178
Hayley
Living in the squat with Jono is worse than camping. I’m in despair. I won’t be able to tolerate this level of discomfort much longer. If I don’t get a job soon I’ll ask Mum for the money to fly home. But I’m not sure she can afford it. She has a job at the Four Square supermarket in Queenstown. She works long hours but doesn’t have much to show for it. It’s a good thing my dad and my brother Sam bring in a bit of cash from strapping up bungee jumpers. But every penny they bring in gets spent on food and rent.
You promised me a good reference, but you can’t have kept your word. The agency haven’t offered me a single interview. The nights are drawing in. It’s October now. The squat is cold. We have no electricity. We go to the pub every evening to keep warm. And charge our phones. We make a pint of cider and a plate of chips each last all evening. When we return, we go straight to bed. Except it isn’t a bed. It’s a saggy mattress that Jono acquired from a friend who works at the tip. We dive into our sleeping bags fully dressed.

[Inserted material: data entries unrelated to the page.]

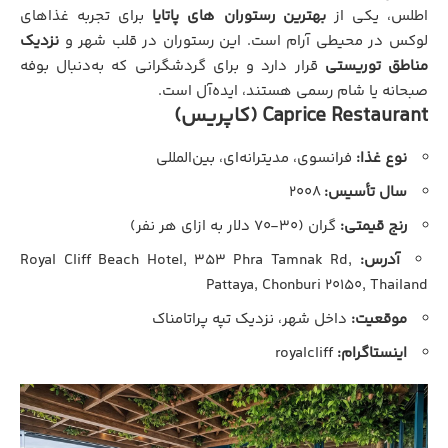
اطلس، یکی از
بهترین رستوران‌ های پاتایا
برای تجربه غذاهای
لوکس در محیطی آرام است. این رستوران در قلب شهر و
نزدیک
مناطق توریستی
قرار دارد و برای گردشگرانی که به‌دنبال بوفه
صبحانه یا شام رسمی هستند، ایده‌آل است.
Caprice Restaurant (کاپریس)
نوع غذا:
فرانسوی، مدیترانه‌ای، بین‌المللی
سال تأسیس:
۲۰۰۸
رنج قیمتی:
گران (۳۰-۷۰ دلار به ازای هر نفر)
آدرس:
Royal Cliff Beach Hotel, ۳۵۳ Phra Tamnak Rd,
Pattaya, Chonburi ۲۰۱۵۰, Thailand
موقعیت:
داخل شهر، نزدیک تپه پراتامناک
اینستاگرام:
royalcliff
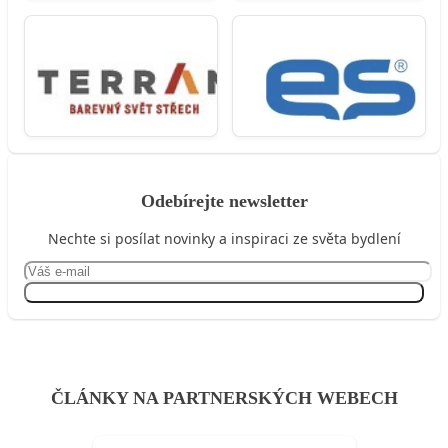
Odebírejte newsletter
Nechte si posílat novinky a inspiraci ze světa bydlení
Přihlásit se
ČLÁNKY NA PARTNERSKÝCH WEBECH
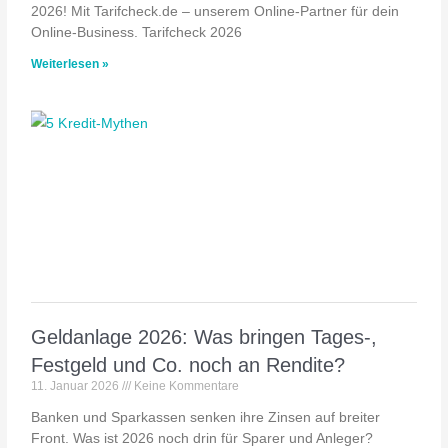
2026! Mit Tarifcheck.de – unserem Online-Partner für dein
Online-Business. Tarifcheck 2026
Weiterlesen »
Geldanlage 2026: Was bringen Tages-,
Festgeld und Co. noch an Rendite?
11. Januar 2026
Keine Kommentare
Banken und Sparkassen senken ihre Zinsen auf breiter
Front. Was ist 2026 noch drin für Sparer und Anleger?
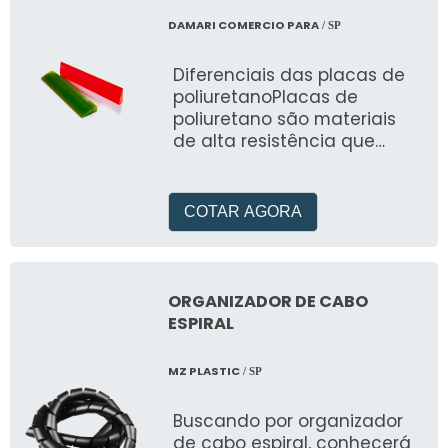
DAMARI COMERCIO PARA
/ SP
Diferenciais das placas de
poliuretanoPlacas de
poliuretano são materiais
de alta resistência que
podem ser projetadas de
acordo com o espaço de
inser&c
COTAR AGORA
ORGANIZADOR DE CABO
ESPIRAL
MZ PLASTIC
/ SP
Buscando por organizador
de cabo espiral, conhecerá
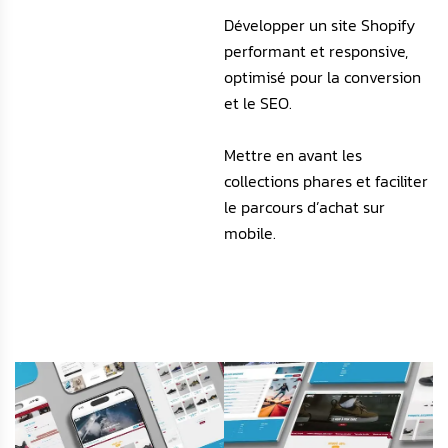
Développer un site Shopify
performant et responsive,
optimisé pour la conversion
et le SEO.
Mettre en avant les
collections phares et faciliter
le parcours d’achat sur
mobile.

Tonight has been no different. I’m shivering as I pull my sleeping bag over my head. My mobile beeps. A text. I press the screen and it lights up so that I can see it. Mann and Mann Solicitors, 25 Newport Street, Esher. Hayley Manville Smith. Please visit our premises with proof of I.D. We have possession of a legal document we need to inform you of.
My heart races. What is this about? Am I about to be accused of something? Is it a class-action scam? I can’t guess. And I can’t sleep. The night is torture. The bare windows offer no protection from darkness or light. Moonlight burns into my eyes and spills across my face. An owl hoots. Jono is lying on his back snoring. I thought he was too young to snore. The cold drills through the sleeping bag and permeates my bones. And then somehow, despite all the discomfort, my eyes open and Jono is rousing from his sleeping bag, rubbing his eyes and groaning. I must have dropped off, in the end. Sleep came as suddenly and terminally as I imagine death. The miracle is that from such sudden nothingness, I am now awake.

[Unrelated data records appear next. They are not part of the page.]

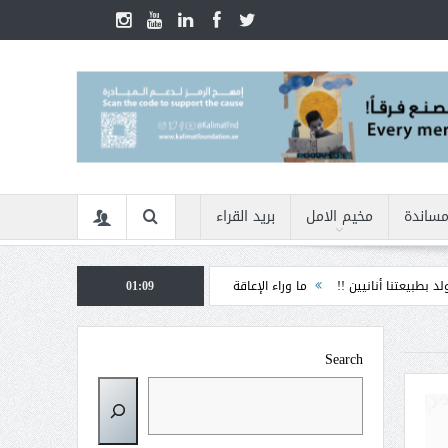
مساندة
مخيم الامل
بريد القراء
ين !!
ما وراء الإعاقة
01:09
الأمن السيبراني في زمن الأزمات ... كيف نحمي أنفسنا م
Search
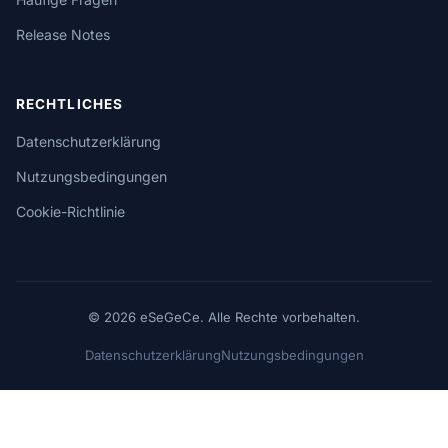
Release Notes
RECHTLICHES
Datenschutzerklärung
Nutzungsbedingungen
Cookie-Richtlinie
© 2026 eSeGeCe. Alle Rechte vorbehalten.
Datenschutzerklärung
Nutzungsbedingungen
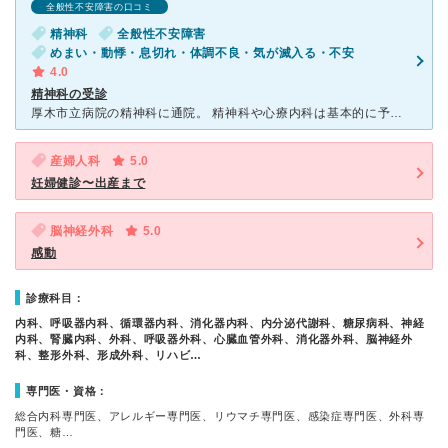
全般性不安障害の口コミ
精神科
全般性不安障害
めまい・動悸・息切れ・体調不良・気が滅入る・不安
4.0
精神科の受診
厚木市立病院の精神科に通院。 精神科や心療内科は基本的に予約などが必要であるが、厚木市立病院での精神科受診は予約などなく救急での対応もしてくれる。 クリニックなどの精神科では、予約をしても待た
産婦人科
5.0
妊婦健診〜出産まで
脳神経外科
5.0
感動
診療科目：
内科、呼吸器内科、循環器内科、消化器内科、内分泌代謝科、糖尿病科、神経
内科、腎臓内科、外科、呼吸器外科、心臓血管外科、消化器外科、脳神経外
科、整形外科、形成外科、リハビ…
専門医・資格：
総合内科専門医、アレルギー専門医、リウマチ専門医、感染症専門医、外科専
門医、糖…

‘Oh God, what time is it?’ Jono is asking.
I scowl and look at my watch. ‘Nine o’clock,’ I reply.
‘Shit. I promised Barry I’d be there at 7.30 a.m. We’ve got a big job to finish from yesterday.’
He pulls himself out of his sleeping bag, still wearing his Kid Rock T-shirt, and his black oil-stained jeans. I watch my unsavoury boyfriend and tell myself for the hundredth time, I must be mad to live here with him.
‘See you later, Hayley,’ he shouts as he leaves.
I don’t reply. The roar of his motorbike vibrates into the distance.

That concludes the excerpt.